In line with the country’s target of reaching net-zero emission by 2070, Indian climate technology, especially the aspect that relates to start-ups in the electric vehicle (EV) space, has cornered a hefty chunk of investment, despite an ongoing funding slowdown.
Given the continued governmental backing and deepening infrastructure, as the ecosystem matures, industry watchers and investors expect EV start-ups to birth India’s next unicorns.
At present, there are 970 home-grown EV start-ups operational in the country. But only one has unicorn status. Ola Electric crossed the $1-billion valuation threshold in July 2019, two years after it was founded.
EV start-ups, as many as 18 of which are in the club of soonicorns (soon to be unicorns), have emerged as potential contenders to join the unicorn ranks. These include companies like Ather Energy, Zypp Electric, Blusmart, Yulu, Log9 Materials, Altigreen, and Hero Electric.
Industry experts and venture capitalists Business Standard spoke to say the growth the industry is witnessing and the fund infusion are creating conditions for the next unicorn to come from this sector.
“Electric mobility will give rise to five or six unicorns over the next two or three years,” said Anup Jain, managing partner, Orios Venture Partners, an early-stage venture-capital firm.
“The sector is growing at a double- and triple-digit compound annual growth rate, in passenger vehicles, public shared mobility, and commercial logistics.”
EV start-ups have raised around $3.4 billion since 2021, according to the data from Tracxn, a market intelligence platform.
So far this year, these companies have raised $738.6 million, across 24 deals. Two were valued at over $100 million, outperforming many other sectors amid the current funding slowdown.
Calendar year 2022 saw investment worth $1.89 billion, across 122 deals, up over 145 per cent from the $771.1 million, through 112 deals, in the previous year.
“The first phase of green tech was focused on solar and now, clearly, EVs are a strong tailwind,” said Swapna Gupta, partner, Avaana Capital, a climate tech-focused venture-capital firm.
“We have seen large OEM (original equipment manufacturer) play as well as incumbents launching their own variants in the market. EVs present an opportunity for across-the-board innovation,” she said.
This affinity for investment has been a result of several factors.
“First, the urgent need to combat climate change has put the spotlight on sustainable mobility solutions,” said Vinay Bansal, founder, Inflection Point Ventures, an angel investment platform.

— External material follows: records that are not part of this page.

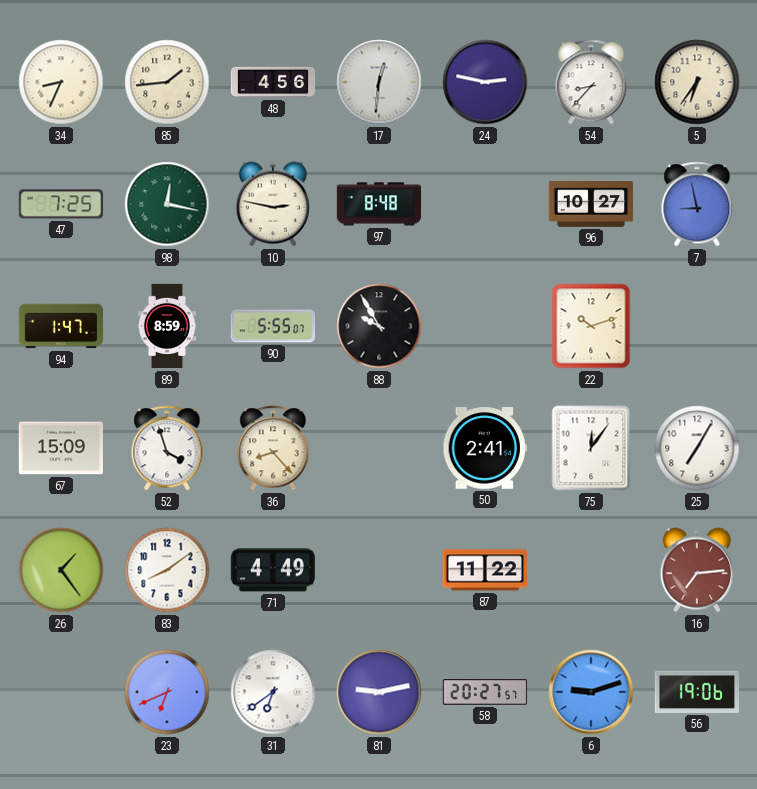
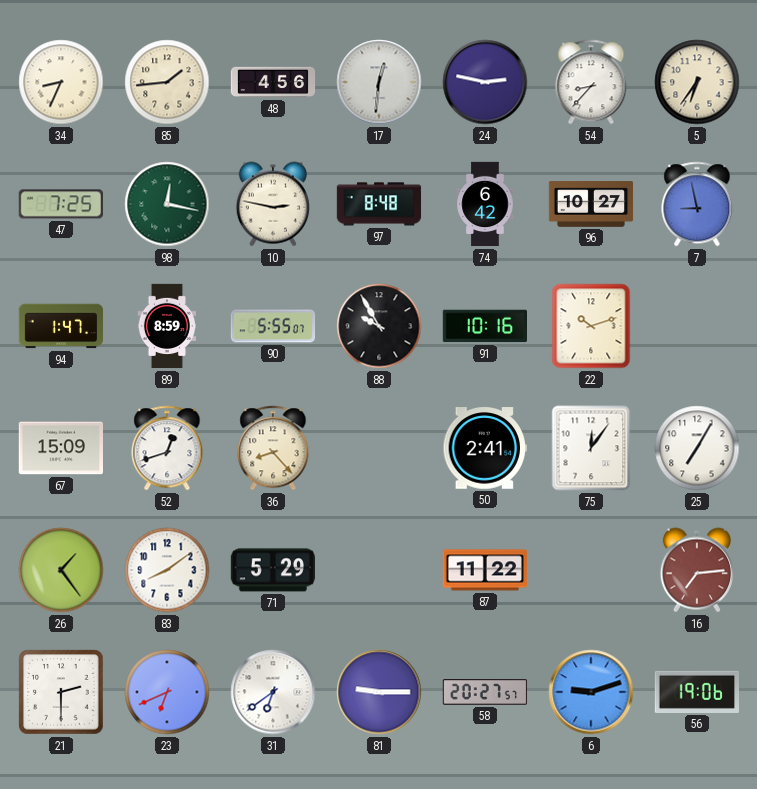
74: none -> 6:42
91: none -> 10:16
52: 3:57 -> 12:42
71: 4:49 -> 5:29
21: none -> 2:30
81: 9:13 -> 9:15
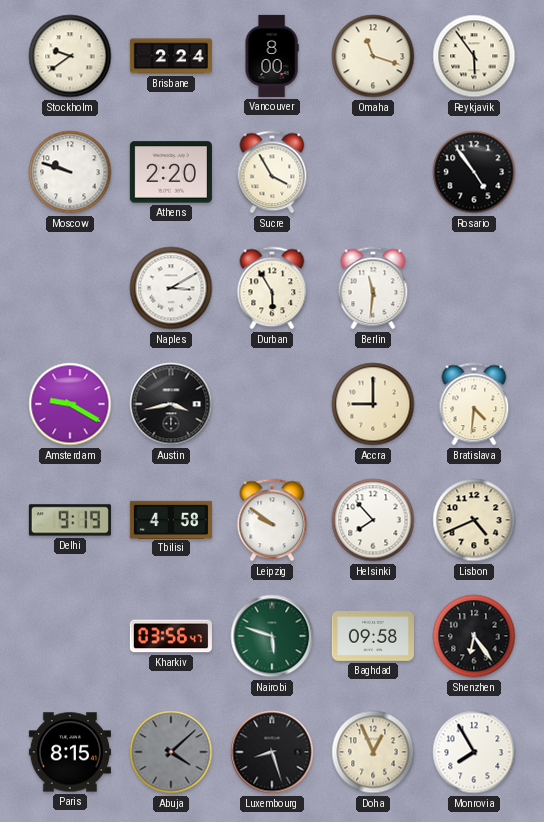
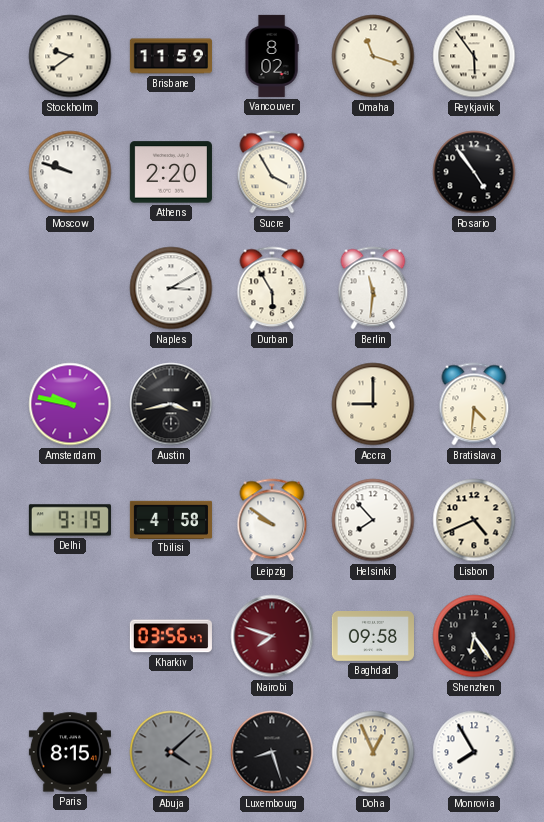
Brisbane: 2:24 -> 11:59
Vancouver: 8:00 -> 8:02
Amsterdam: 9:20 -> 9:47
Nairobi: 5:48 -> 7:48
Nairobi dial: green -> burgundy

“Secondly, the global shift towards clean energy and the electrification of transportation have created a conducive environment for EV adoption. Moreover, advancements in battery technology, charging infrastructure, and supportive government policies have further bolstered investor interest in the EV sector,” he added.

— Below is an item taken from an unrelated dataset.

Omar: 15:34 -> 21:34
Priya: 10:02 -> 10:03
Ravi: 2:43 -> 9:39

Funding is not the only area in which EV start-ups have an upper hand.
“It is difficult for industry leaders who have large internal combustion engine (ICE) products to cannibalise their stuff with EV products. Start-ups that develop EV-native platforms will have advantages over ICE players shifting their platforms to EV,” said P R Srinivasan, founder and managing partner, Xponentia Capital Partners, a mid-market private-equity/venture-capital firm.
Start-up entrepreneurs, he said, have an edge in innovative areas like chips and software.
Climate tech start-ups, including EV makers, are, however, known to have longer gestation periods due to high capex and infrastructure demands, which can impact commercial returns. Regardless, the EV realm has been largely immune to funding pangs.
While a longer gestation period can pose funding challenges, the increasing investor interest and the potential for future returns suggest that funds will continue to flow into the sector.
Although the operating costs of EVs are much lower than those of ICE vehicles, upfront costs remain much higher. To offset this, the government introduced the Faster Adoption and Manufacturing of Electric Vehicles (FAME) scheme in 2019 to provide incentives and subsidies to EV makers.
The Centre, however, last month, announced a subsidy cut under the FAME II scheme for two-wheelers. Consequently, companies like Ola and Ather hiked their prices. Nonetheless, this is not expected to affect long-term growth in the sector.
India’s two-wheeler market presents a significant opportunity for EV adoption. Two-wheelers, which take less time to be charged than four-wheelers do, can drive growth.
“While the subsidy cut may temporarily slow sales, it also incentivises EV manufacturers to focus on cost reduction and innovation to drive long-term growth,” said Bansal.
Despite the progress, EV adoption in India faces barriers.
Limited charging infrastructure, high battery production and costs, range anxiety, and consumer scepticism remain key challenges. Additionally, experts say addressing issues related to grid capacity, power stability, and standardisation will be crucial for the widespread adoption of EVs.